Hi @mattqdean
STAR does not need or use the "expected" insert length information for mapping - so yo do not have to worry about it. :)
For mapping of DNA-seq data we can decide whether an alignment has insert size that's too big or too small by comparing it "expected" distribution of insert size.
However, in RNA-seq the unsequenced portion of insert between the mates can contain a splice junctions.
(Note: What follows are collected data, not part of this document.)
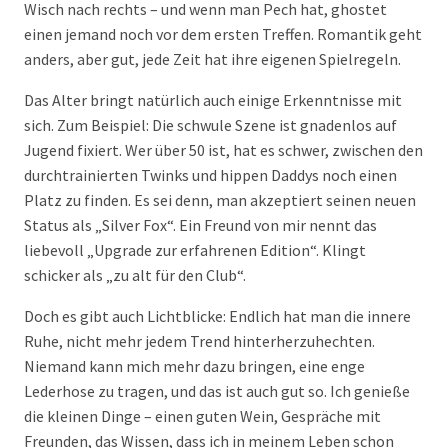
Wisch nach rechts – und wenn man Pech hat, ghostet
einen jemand noch vor dem ersten Treffen. Romantik geht
anders, aber gut, jede Zeit hat ihre eigenen Spielregeln.
Das Alter bringt natürlich auch einige Erkenntnisse mit
sich. Zum Beispiel: Die schwule Szene ist gnadenlos auf
Jugend fixiert. Wer über 50 ist, hat es schwer, zwischen den
durchtrainierten Twinks und hippen Daddys noch einen
Platz zu finden. Es sei denn, man akzeptiert seinen neuen
Status als „Silver Fox“. Ein Freund von mir nennt das
liebevoll „Upgrade zur erfahrenen Edition“. Klingt
schicker als „zu alt für den Club“.
Doch es gibt auch Lichtblicke: Endlich hat man die innere
Ruhe, nicht mehr jedem Trend hinterherzuhechten.
Niemand kann mich mehr dazu bringen, eine enge
Lederhose zu tragen, und das ist auch gut so. Ich genieße
die kleinen Dinge – einen guten Wein, Gespräche mit
Freunden, das Wissen, dass ich in meinem Leben schon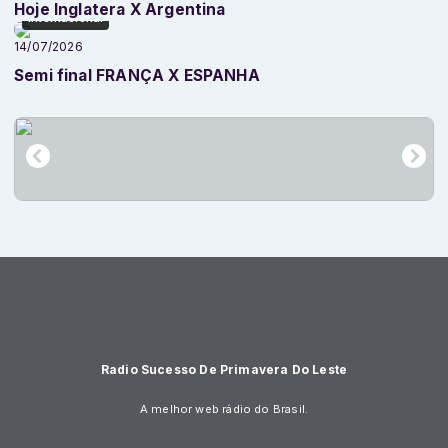
Hoje Inglatera X Argentina
Internacional
14/07/2026
Semi final FRANÇA X ESPANHA
Radio Sucesso De Primavera Do Leste
A melhor web rádio do Brasil.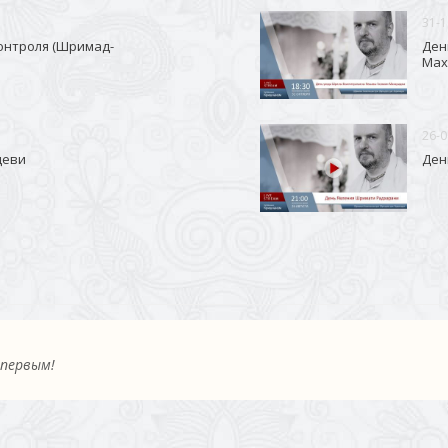
31-1
онтроля (Шримад-
Ден
Мах
26-0
деви
Ден
 первым!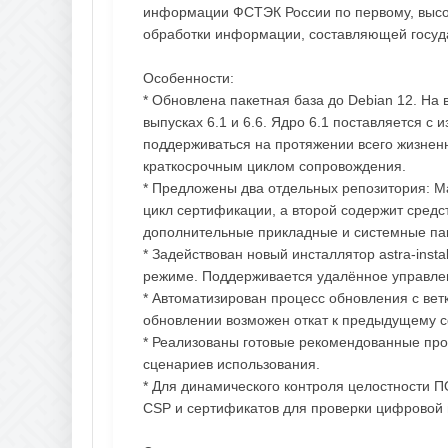
информации ФСТЭК России по первому, высоч
обработки информации, составляющей госуда
Особенности:
* Обновлена пакетная база до Debian 12. На
выпусках 6.1 и 6.6. Ядро 6.1 поставляется 
поддерживаться на протяжении всего жизненн
краткосрочным циклом сопровождения.
* Предложены два отдельных репозитория: M
цикл сертификации, а второй содержит средст
дополнительные прикладные и системные па
* Задействован новый инсталлятор astra-instal
режиме. Поддерживается удалённое управлен
* Автоматизирован процесс обновления с ветки
обновлении возможен откат к предыдущему 
* Реализованы готовые рекомендованные пр
сценариев использования.
* Для динамического контроля целостности 
CSP и сертификатов для проверки цифровой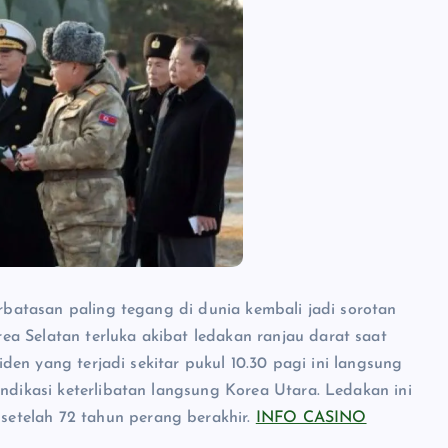
erbatasan paling tegang di dunia kembali jadi sorotan
a Selatan terluka akibat ledakan ranjau darat saat
siden yang terjadi sekitar pukul 10.30 pagi ini langsung
indikasi keterlibatan langsung Korea Utara. Ledakan ini
etelah 72 tahun perang berakhir.
INFO CASINO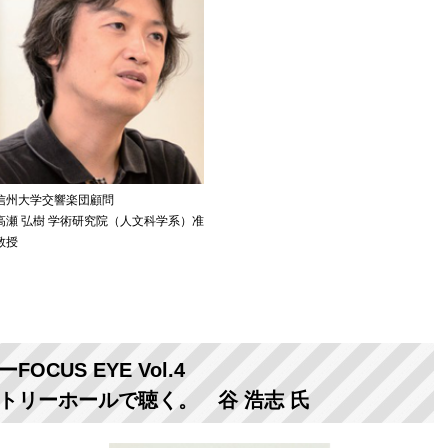
信州大学交響楽団顧問
高瀬 弘樹 学術研究院（人文科学系）准
教授
CUS EYE Vol.4
トリーホールで聴く。 谷 浩志 氏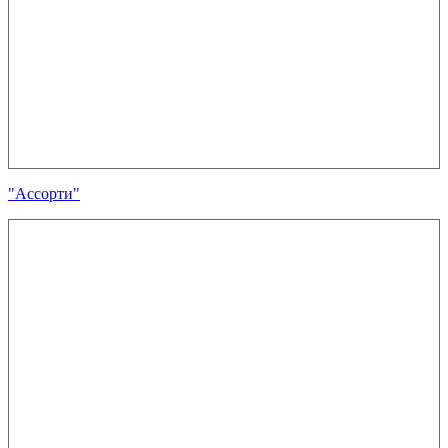
"Ассорти"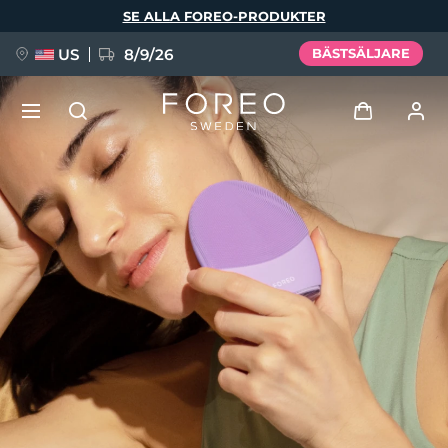
Hoppa
SE ALLA FOREO-PRODUKTER
till
huvudinnehåll
US
8/9/26
BÄSTSÄLJARE
NYHET
Logga in
Språk
BREAKING NEWS
Användarprofil
English
Deutsch
Español
Mina enheter
FAQ™ Pure Beauty-Tech Elixir
Français
Italiano
Português
Mina beställningar
Polski
Svenska
Русский
Türkçe
简体中文
繁體中文
Mina adresser
issa™ Teeth Whitening Set
Mina prenumerationer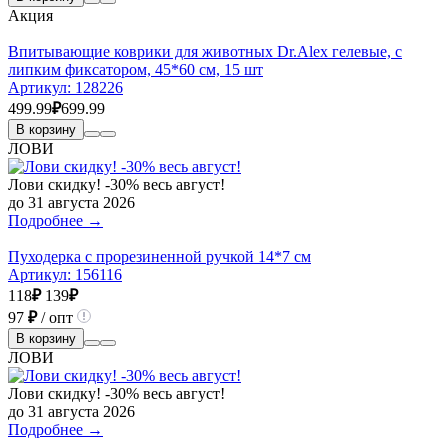
Акция
Впитывающие коврики для животных Dr.Alex гелевые, с
липким фиксатором, 45*60 см, 15 шт
Артикул:
128226
499.99
₽
699.99
В корзину
ЛОВИ
Лови скидку! -30% весь август!
до 31 августа 2026
Подробнее →
Пуходерка с прорезиненной ручкой 14*7 см
Артикул:
156116
118
₽
139
₽
97
₽
/ опт
В корзину
ЛОВИ
Лови скидку! -30% весь август!
до 31 августа 2026
Подробнее →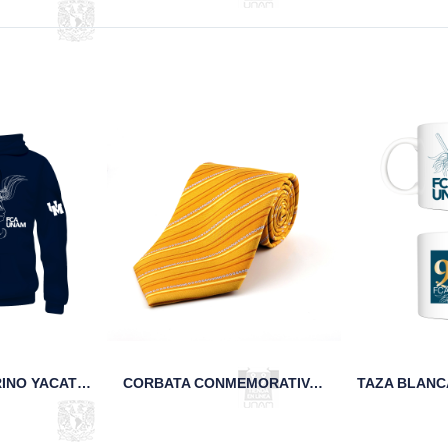
SUDADERA MARINO YACATECUHTLI FCA UNAM
CORBATA CONMEMORATIVA DE LOS 95 AÑOS DE LA FCA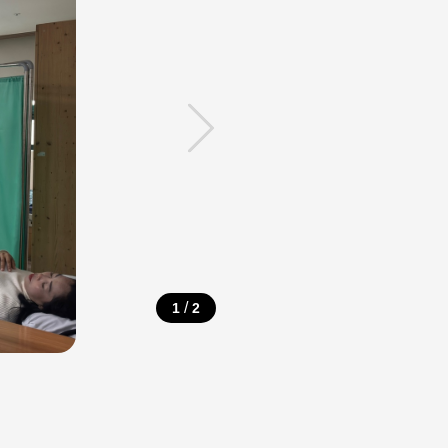
/
1
2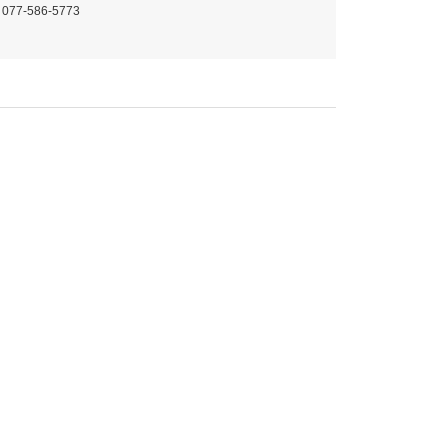
 077-586-5773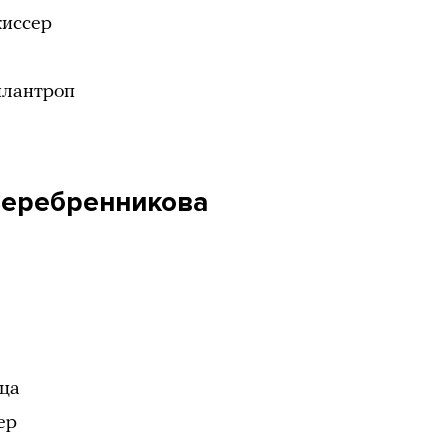
жиссер
илантроп
Серебренникова
ица
ер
This means that we cannot simply calculate the insert size from an alignment to compare it with "expected" insert size.
Cheers
Alex
On Monday, February 8, 2016 at 6:32:38 PM UTC-5,
matt...@gmail.com wrote:
I have a set of TCGA tumor/normal paired RNAseq. In the past I had used RSeQC to determine fragment length and insert size for a given read and determine a "good" integer value for minimum inner mate distance and mate std deviation, which was automatically fed to TopHat for each unique samples. Although this was a really convenient feature, the time it takes for this process is too long.
I am wondering if STAR has a similar function for paired samples. I reviewed the manual and -help but could not find anything that touched on this issue. I've looked into seqanswers/biostars but there doesn't seem to be a lot of solution for this or any documentation. So I'm curious if it is common to even use this filter for calling variants or any downstream analysis.